Wikipedia:Link rot
This help page is a how-to guide. It details processes or procedures of some aspect(s) of Wikipedia's norms and practices. It is not one of Wikipedia's policies or guidelines, as it has not been thoroughly vetted by the community. |
This page in a nutshell: Steps may be taken to reduce or repair dead external links. |
Like most large websites, Wikipedia suffers from the phenomenon known as link rot, where external links go dead (also called a dead link), as the linked websites disappear, change their content, or move. This presents a significant threat to Wikipedia's reliability policy and its source citation guideline.
In general, do not delete cited information solely because the URL to the source does not work any longer.
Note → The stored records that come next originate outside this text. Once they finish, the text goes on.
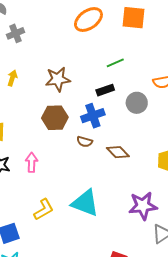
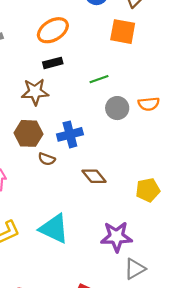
orange ellipse: (88, 20) -> (53, 30), moved
black rectangle: (105, 90) -> (53, 63), moved
gray circle: (137, 103) -> (117, 108), moved
brown semicircle: (85, 142) -> (47, 159), moved

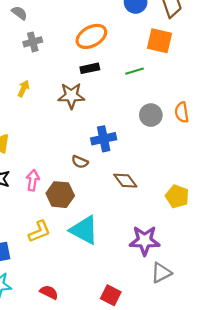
green line: (99, 79) -> (134, 71), moved
orange semicircle: (149, 104) -> (182, 112), turned 84
brown hexagon: (28, 133) -> (60, 195), moved
yellow pentagon: (148, 190) -> (177, 196), turned 30

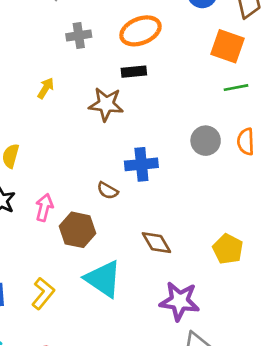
gray cross: (33, 42) -> (79, 35), moved
green line: (134, 71) -> (236, 88), moved
brown diamond: (125, 181) -> (156, 243), moved
yellow L-shape: (39, 231) -> (43, 293), moved, turned -35

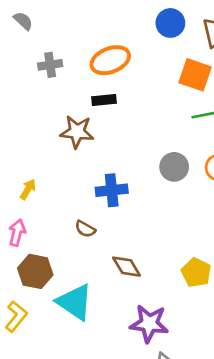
yellow arrow: (46, 88) -> (28, 189), moved
brown semicircle: (108, 191) -> (85, 229), moved
brown hexagon: (78, 230) -> (35, 271), moved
Tools, procedures and processes are available as outlined in this document.
Contents
Preventing link rot
Automatic archiving
All new links added to Wikipedia are automatically saved to Wayback Machine within about 24hrs. This is done with a program called "NoMore404" which Internet Archive runs and maintains. It scans the IRC feed channels, extracts new external URLs and adds a snapshot to the Wayback. This system became active sometime after 2015, though previous efforts were also made. Also, sometime around 2010-2012, Archive.is attempted to archive all external links then existing on Wikipedia. This was incomplete but a significant number of links were added to archive.is during this period making it a major archival source filing in gaps of coverage. Archive.is is still making automated archives as of 2019 though extent of coverage and frequency is unknown.
As of 2015, there is a Wikipedia bot and tool called WP:IABOT that automates fixing link rot. It runs continuously checking all articles on Wikipedia if a link is dead, adding archives to Wayback Machine (if none yet there), and replacing dead links in the wikitext with an archived version. This bot runs automatically but it can also be directed by end users through its web interface. It is available in the page history tab under "Fix dead links".
As of 2015, the periodic bot WP:WAYBACKMEDIC checks for link rot in the archive links themselves. Archive databases are dynamic and changing, archives go missing, move, new ones added etc.. this bot maintains archive links.
Manual archiving
Suggestions for ways to manually improve archiving:
- Avoid bare URLs. Use citation templates such as
{{cite web}}
for citations, and{{webarchive}}
for external links sections.
- Use a web archiving service such as Internet Archive, WebCite or Archive.is. A complete list is available at WP:List of web archives on Wikipedia. Add the archive URL to
|archiveurl=
and|archivedate=
in the citation template. If the link is not yet dead, include|deadurl=no
otherwise set as|deadurl=yes
.
- If the link is still live but not yet archived, somewhere, login to the archive service of your choice and request the page be archived.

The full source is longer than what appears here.